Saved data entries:
--
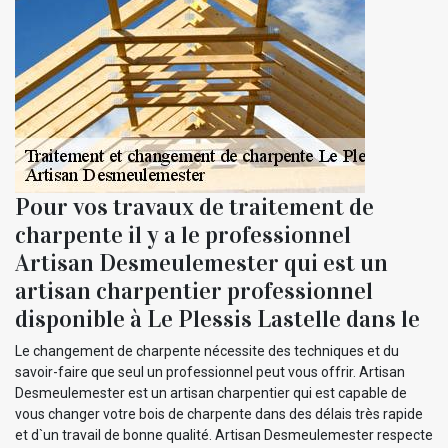
Pour vos travaux de traitement de
charpente il y a le professionnel
Artisan Desmeulemester qui est un
artisan charpentier professionnel
disponible à Le Plessis Lastelle dans le
Le changement de charpente nécessite des techniques et du
savoir-faire que seul un professionnel peut vous offrir. Artisan
Desmeulemester est un artisan charpentier qui est capable de
vous changer votre bois de charpente dans des délais très rapide
et d`un travail de bonne qualité. Artisan Desmeulemester respecte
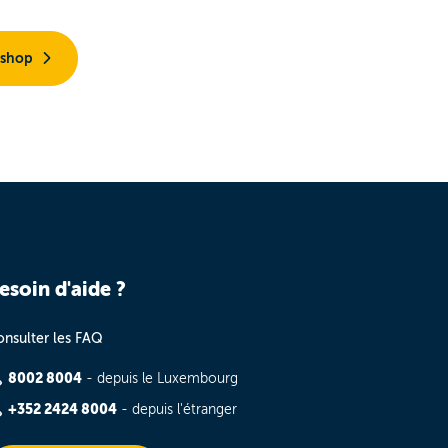
 shop
esoin d'aide ?
nsulter les FAQ
8002 8004
- depuis le Luxembourg
+352 2424 8004
- depuis l'étranger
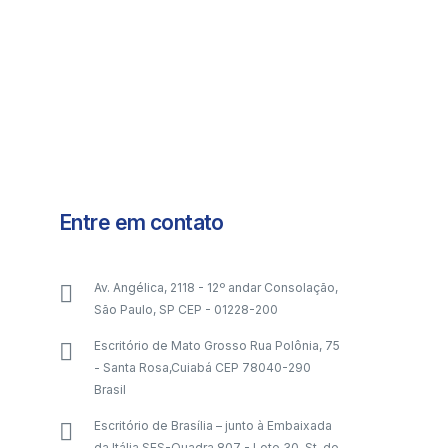
Entre em contato
Av. Angélica, 2118 - 12º andar Consolação,
São Paulo, SP CEP - 01228-200
Escritório de Mato Grosso Rua Polônia, 75
- Santa Rosa,Cuiabá CEP 78040-290
Brasil
Escritório de Brasília – junto à Embaixada
da Itália SES-Quadra 807 - Lote 30, St. de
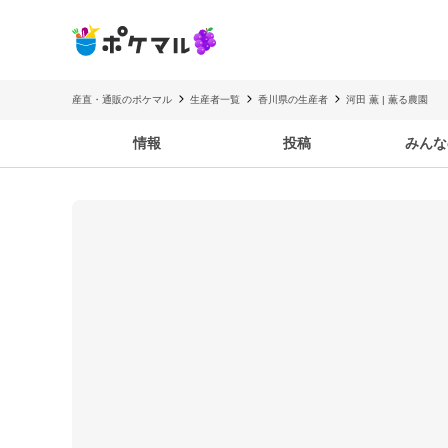
産直・通販のポケマル
生産者一覧
香川県の生産者
河田 薫 | 薫る農園
情報
投稿
みんな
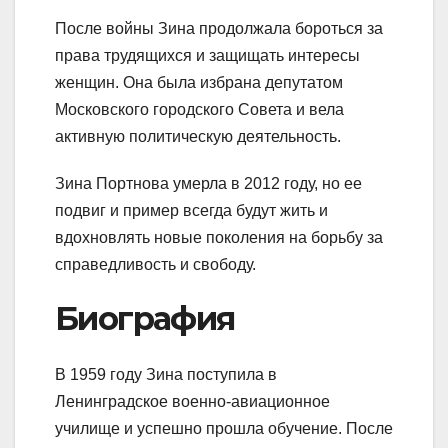
После войны Зина продолжала бороться за
права трудящихся и защищать интересы
женщин. Она была избрана депутатом
Московского городского Совета и вела
активную политическую деятельность.
Зина Портнова умерла в 2012 году, но ее
подвиг и пример всегда будут жить и
вдохновлять новые поколения на борьбу за
справедливость и свободу.
Биография
В 1959 году Зина поступила в
Ленинградское военно-авиационное
училище и успешно прошла обучение. После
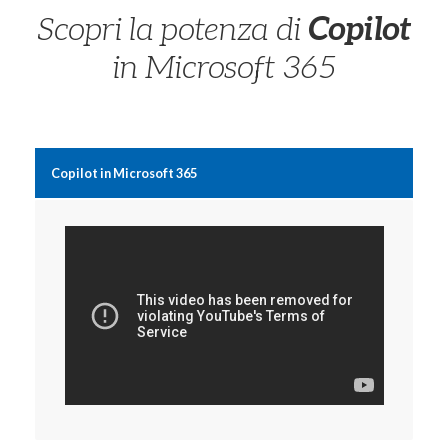
Scopri la potenza di
Copilot
in Microsoft 365
Copilot in Microsoft 365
--
▶ Activity: Stop after the line containing "Зина Портнова умерла в 2012 году, но ее": copy the records exactly from the first line up to there, leaving pictures out.

▶ Answer:
Pour vos travaux de traitement de
charpente il y a le professionnel
Artisan Desmeulemester qui est un
artisan charpentier professionnel
disponible à Le Plessis Lastelle dans le
Le changement de charpente nécessite des techniques et du
savoir-faire que seul un professionnel peut vous offrir. Artisan
Desmeulemester est un artisan charpentier qui est capable de
vous changer votre bois de charpente dans des délais très rapide
et d`un travail de bonne qualité. Artisan Desmeulemester respecte
 shop
esoin d'aide ?
nsulter les FAQ
8002 8004
- depuis le Luxembourg
+352 2424 8004
- depuis l'étranger
Entre em contato
Av. Angélica, 2118 - 12º andar Consolação,
São Paulo, SP CEP - 01228-200
Escritório de Mato Grosso Rua Polônia, 75
- Santa Rosa,Cuiabá CEP 78040-290
Brasil
Escritório de Brasília – junto à Embaixada
da Itália SES-Quadra 807 - Lote 30, St. de
産直・通販のポケマル
生産者一覧
香川県の生産者
河田 薫 | 薫る農園
情報
投稿
みんな
После войны Зина продолжала бороться за
права трудящихся и защищать интересы
женщин. Она была избрана депутатом
Московского городского Совета и вела
активную политическую деятельность.
Зина Портнова умерла в 2012 году, но ее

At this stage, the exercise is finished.